This lesson is still being designed and assembled (Pre-Alpha version)

Introduction to Workflows with Common Workflow Language: For Contributors

For Contributors

Use the Episodes menu above to browse through the pages for indivual blocks of learning objectives. These pages can be used for designing challenges/exercises for the tutorial, as described in detail on this Issue.

You may find it helpful during lesson/exercise design to refer to these draft concept maps for the tutorial material

Prerequisites

This tutorial guides you through the the fundamentals of designing and building an analysis workflow. It assumes no previous knowledge or experience of workflows or Common Workflow Language (CWL), but does assume some experience with the Unix command line.
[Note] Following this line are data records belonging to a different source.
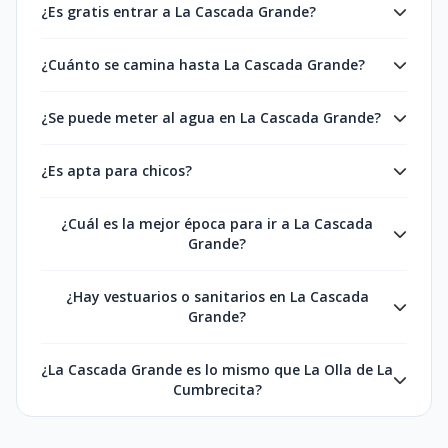
¿Es gratis entrar a La Cascada Grande?
¿Cuánto se camina hasta La Cascada Grande?
¿Se puede meter al agua en La Cascada Grande?
¿Es apta para chicos?
¿Cuál es la mejor época para ir a La Cascada
Grande?
¿Hay vestuarios o sanitarios en La Cascada
Grande?
¿La Cascada Grande es lo mismo que La Olla de La
Cumbrecita?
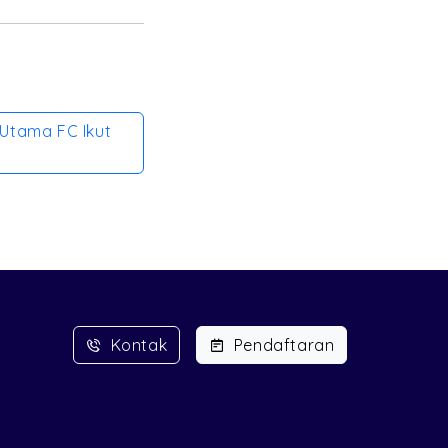
Utama FC Ikut
Kontak
Pendaftaran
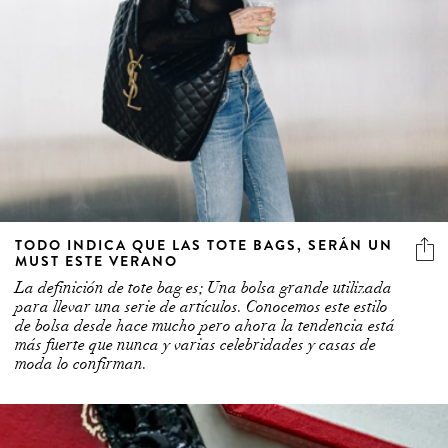
TODO INDICA QUE LAS TOTE BAGS, SERÁN UN
MUST ESTE VERANO
La definición de tote bag es; Una bolsa grande utilizada
para llevar una serie de artículos. Conocemos este estilo
de bolsa desde hace mucho pero ahora la tendencia está
más fuerte que nunca y varias celebridades y casas de
moda lo confirman.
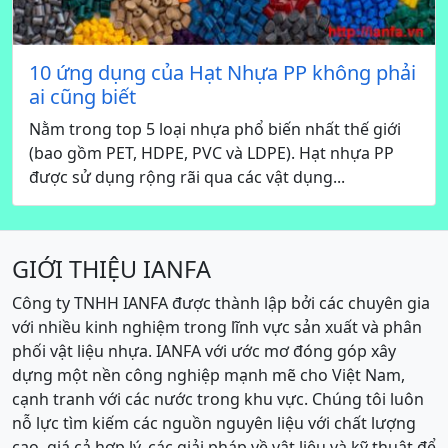
10 ứng dụng của Hạt Nhựa PP không phải
ai cũng biết
Nằm trong top 5 loại nhựa phổ biến nhất thế giới
(bao gồm PET, HDPE, PVC và LDPE). Hạt nhựa PP
được sử dụng rộng rãi qua các vật dụng...
GIỚI THIỆU IANFA
Công ty TNHH IANFA được thành lập bởi các chuyên gia
với nhiều kinh nghiệm trong lĩnh vực sản xuất và phân
phối vật liệu nhựa. IANFA với ước mơ đóng góp xây
dựng một nền công nghiệp mạnh mẽ cho Việt Nam,
cạnh tranh với các nước trong khu vực. Chúng tôi luôn
nỗ lực tìm kiếm các nguồn nguyên liệu với chất lượng
cao, giá cả hợp lý, các giải pháp về vật liệu và kỹ thuật để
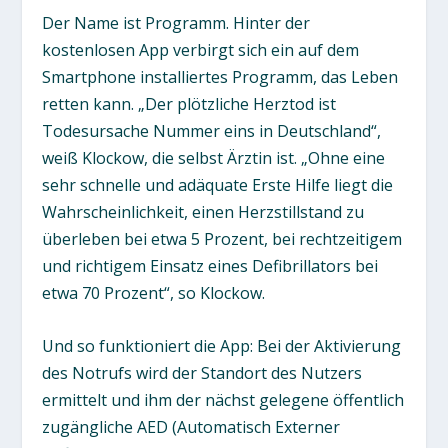
Der Name ist Programm. Hinter der
kostenlosen App verbirgt sich ein auf dem
Smartphone installiertes Programm, das Leben
retten kann. „Der plötzliche Herztod ist
Todesursache Nummer eins in Deutschland“,
weiß Klockow, die selbst Ärztin ist. „Ohne eine
sehr schnelle und adäquate Erste Hilfe liegt die
Wahrscheinlichkeit, einen Herzstillstand zu
überleben bei etwa 5 Prozent, bei rechtzeitigem
und richtigem Einsatz eines Defibrillators bei
etwa 70 Prozent“, so Klockow.
Und so funktioniert die App: Bei der Aktivierung
des Notrufs wird der Standort des Nutzers
ermittelt und ihm der nächst gelegene öffentlich
zugängliche AED (Automatisch Externer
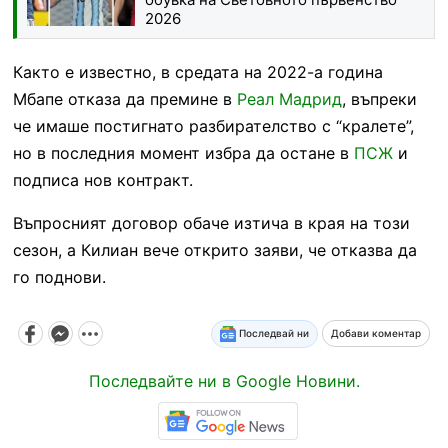
2026
Както е известно, в средата на 2022-а година
Мбапе отказа да премине в
Реал Мадрид
, въпреки
че имаше постигнато разбирателство с “кралете”,
но в последния момент избра да остане в
ПСЖ
и
подписа нов контракт.
Въпросният договор обаче изтича в края на този
сезон, а Килиан вече открито заяви, че отказва да
го поднови.
Последвай ни
Добави коментар
Последвайте ни в Google Новини.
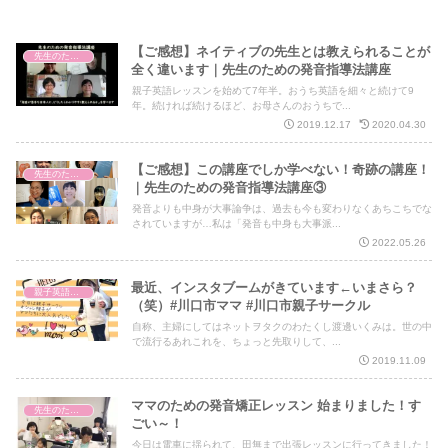
【ご感想】ネイティブの先生とは教えられることが
先生のための発音指導法講座
全く違います｜先生のための発音指導法講座
親子英語レッスンを始めて7年半。おうち英語を細々と続けて9
年。続ければ続けるほど、お母さんのおうちで...
2019.12.17
2020.04.30
【ご感想】この講座でしか学べない！奇跡の講座！
先生のための発音指導法講座
｜先生のための発音指導法講座③
発音よりも中身が大事論争は、過去も今も変わりなくあちこちでな
されていますが…私は「発音も中身も大事派...
2022.05.26
最近、インスタブームがきています←いまさら？
親子英語レッスン
（笑）#川口市ママ #川口市親子サークル
自称、主婦にしてはネットヲタクのわたくし渡邊いくみは。世の中
で流行るあれこれを、ちょっと先取りして、...
2019.11.09
ママのための発音矯正レッスン 始まりました！す
先生のための発音指導法講座
ごい～！
今日は電車に揺られて、田無まで出張レッスンに行ってきました！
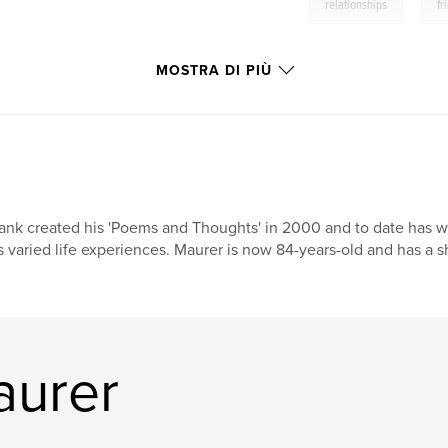
,
relationships
fr
MOSTRA DI PIÙ
ank created his 'Poems and Thoughts' in 2000 and to date has w
s varied life experiences. Maurer is now 84-years-old and has a 
aurer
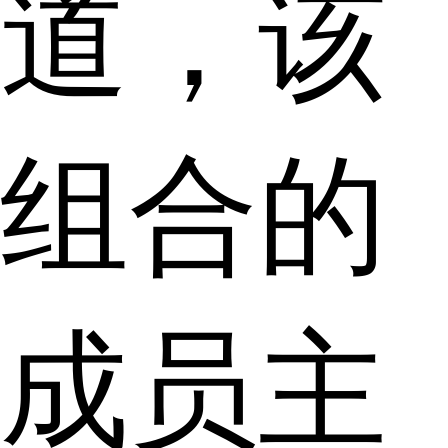
道，该
组合的
成员主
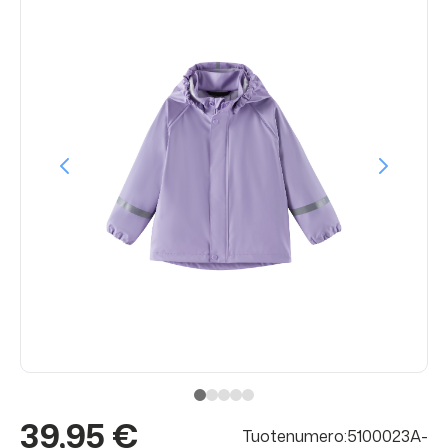
39,95 €
Tuotenumero:5100023A-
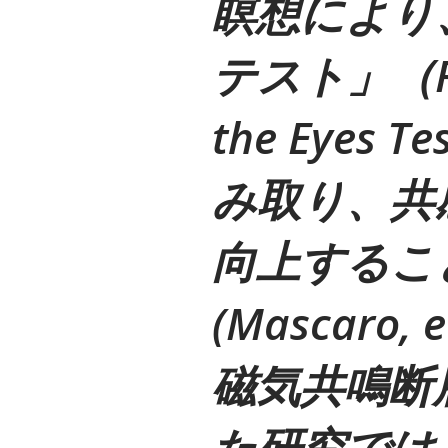
瞑想により
テスト」（Read
the Eye
み取り、共
向上するこ
(Mascaro,
磁気共鳴断層
た研究では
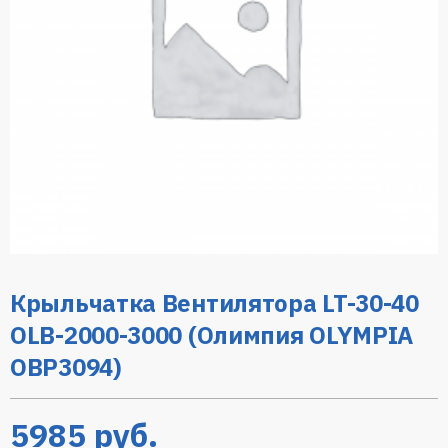
Крыльчатка Вентилятора LT-30-40
OLB-2000-3000 (Олимпия OLYMPIA
OBP3094)
5985
руб.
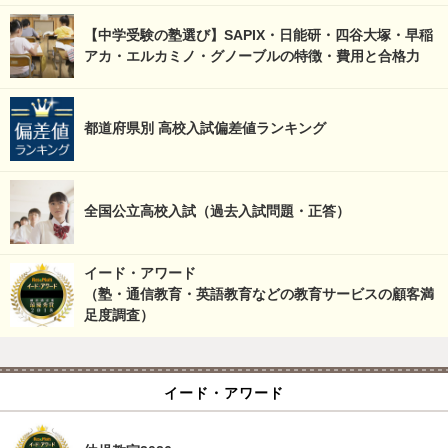
【中学受験の塾選び】SAPIX・日能研・四谷大塚・早稲
アカ・エルカミノ・グノーブルの特徴・費用と合格力
都道府県別 高校入試偏差値ランキング
全国公立高校入試（過去入試問題・正答）
イード・アワード
（塾・通信教育・英語教育などの教育サービスの顧客満
足度調査）
イード・アワード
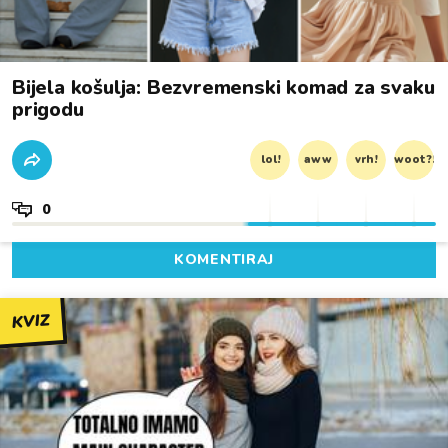
Bijela košulja: Bezvremenski komad za svaku
prigodu
lol!
aww
vrh!
woot?!
0
KOMENTIRAJ
KVIZ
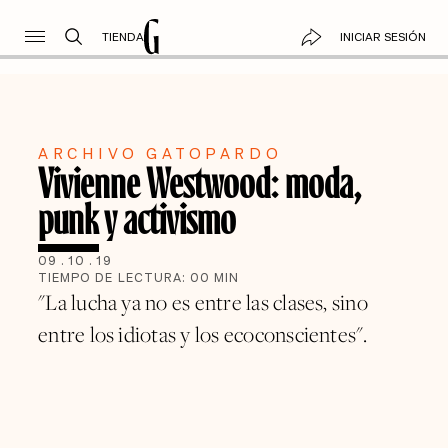
TIENDA
INICIAR SESIÓN
ARCHIVO GATOPARDO
Vivienne Westwood: moda,
punk y activismo
09
.
10
.
19
TIEMPO DE LECTURA:
00
MIN
"La lucha ya no es entre las clases, sino
entre los idiotas y los ecoconscientes".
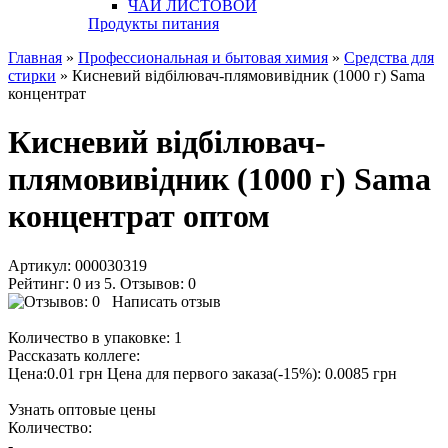
ЧАЙ ЛИСТОВОЙ
Продукты питания
Главная
»
Профессиональная и бытовая химия
»
Средства для
стирки
» Кисневий відбілювач-плямовивідник (1000 г) Sama
концентрат
Кисневий відбілювач-
плямовивідник (1000 г) Sama
концентрат оптом
Артикул:
000030319
Рейтинг: 0 из 5. Отзывов: 0
Написать отзыв
Количество в упаковке:
1
Рассказать коллеге:
Цена:0.01 грн
Цена для первого заказа(-15%): 0.0085 грн
Узнать оптовые цены
Количество:
-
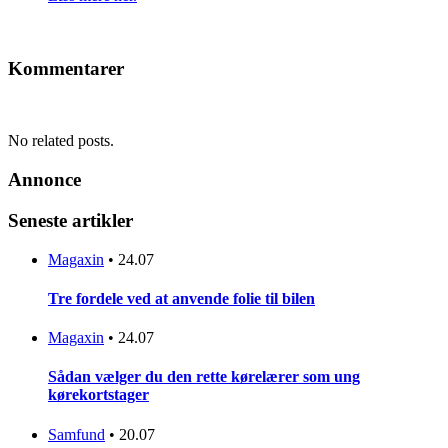
Kommentarer
No related posts.
Annonce
Seneste artikler
Magaxin
•
24.07
Tre fordele ved at anvende folie til bilen
Magaxin
•
24.07
Sådan vælger du den rette kørelærer som ung
kørekortstager
Samfund
•
20.07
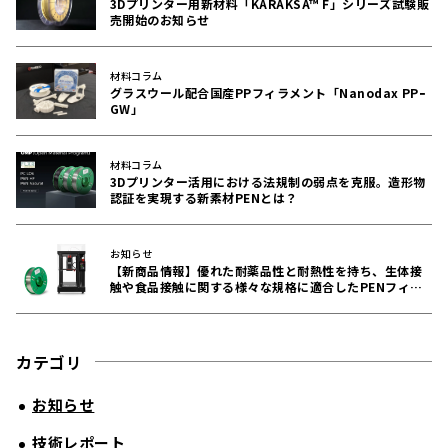
3Dプリンター用新材料「KARAKSA™ F」シリーズ試験販
売開始のお知らせ
材料コラム
グラスウール配合国産PPフィラメント「Nanodax PPｰ
GW」
材料コラム
3Dプリンター活用における法規制の弱点を克服。造形物
認証を実現する新素材PENとは？
お知らせ
【新商品情報】優れた耐薬品性と耐熱性を持ち、生体接
触や食品接触に関する様々な規格に適合したPENフィラ
メントをリリース！
カテゴリ
お知らせ
技術レポート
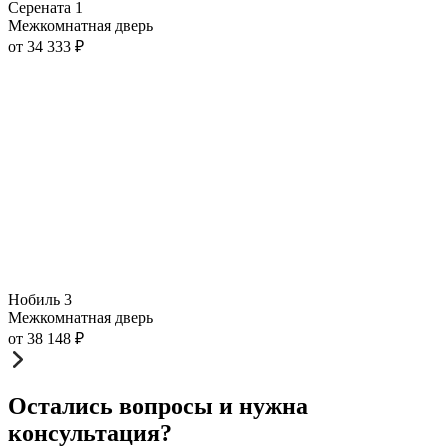
Серената 1
Межкомнатная дверь
от
34 333
₽
Нобиль 3
Межкомнатная дверь
от
38 148
₽
Остались вопросы и нужна
консультация?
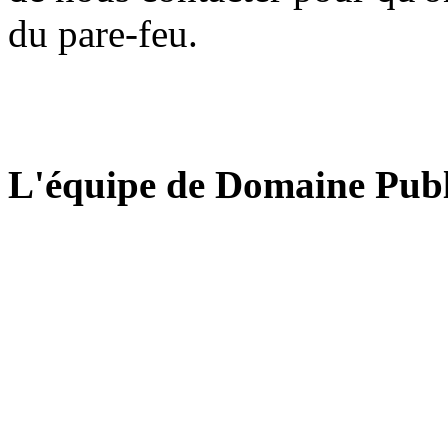
du pare-feu.
L'équipe de Domaine Publ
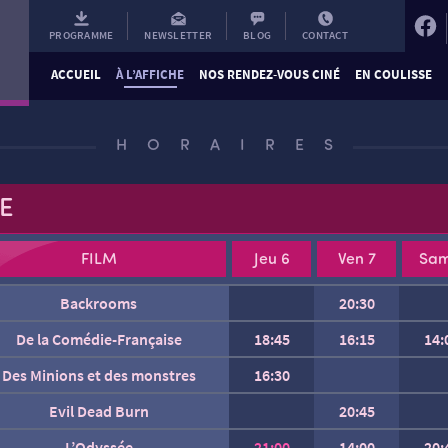
PROGRAMME
NEWSLETTER
BLOG
CONTACT
ACCUEIL
À L’AFFICHE
NOS RENDEZ-VOUS CINÉ
EN COULISSE
HORAIRES
E
FILM
Jeu 6
Ven 7
Sam
Backrooms
20:30
De la Comédie-Française
18:45
16:15
14:
Des Minions et des monstres
16:30
Evil Dead Burn
20:45
Gabin
L’Odyssée
21:00
14:00
20:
Before following this tutorial, you should be comfortable working in a Unix command line environment and familiar with fundamental commands (cd, mv, mkdir, etc), piping and redirection, and simple Bash scripting, such as might be gained from following the Software Carpentry lesson, The Unix Shell. You might also have some experience with running tasks on a remote machine (by ssh connection) and in a cluster (high performance computing) environment.

CWL is based upon YAML. At any time, if you find yourself being confused by the YAML syntax, considering reviewing this guide on the subset of YAML used in CWL.

If you have previously written a workflow description, in CWL or another langauge, you may want to look instead at the User Guide.

Target Audience

This tutorial is aimed at researchers and research software engineers who would like to begin automating their analyses in workflows. If you’re unsure whether this tutorial is a good fit for you check the prerequisites listed above. You may also find our learner profiles helpful. These are also a useful resource during the lesson design process.

Learning Objectives

Goals

Below is a list of draft learning objectives, (very) roughly broken down into chunks that feel like they belong together. These chunks could form the basis for splitting tutorial material into episodes. Most blocks include one objective in bold: this is intended to flag it up as a higher-level objective, encapsulating multiple smaller, more fine-grained, objectives that follow. The higher-level objectives may be suitable as learning objectives for the tutorial as a whole (i.e. they would be shown on the landing page, used to guide development and structuring of material, etc) while the “sub-objectives” would apply to specific sections (episodes) of the tutorial, and be used to guide the creation of exercises and content of those episodes.

The chunks get a bit less well-defined towards the end.

After following one of these tutorials, learners will be able to:

Schedule

Setup Download files required for the lesson
00:00 1. Introduction What is Common Workflow Language?
How are CWL workflows written?
How do CWL workflows compare to shell workflows?
What are the advantages of using CWL workflows?
00:00 2. CWL and Shell Tools What is the difference between a CWL tool description and a CWL workflow?
How can we create a tool descriptor?
How can we use this in a single step workflow?
00:00 3. Developing Multi-Step Workflows How can we expand to a multi-step workflow?
Iterative workflow development
Workflows as dependency graphs
How to use sketches for workflow design?
00:00 4. Resources for Reusing Tools and Scripts How to find other solutions/CWL recipes for awkward problems?
00:00 5. Debugging Workflows introduce within above lessons?
00:00 6. More information
00:00 Finish

The actual schedule may vary slightly depending on the topics and exercises chosen by the instructor.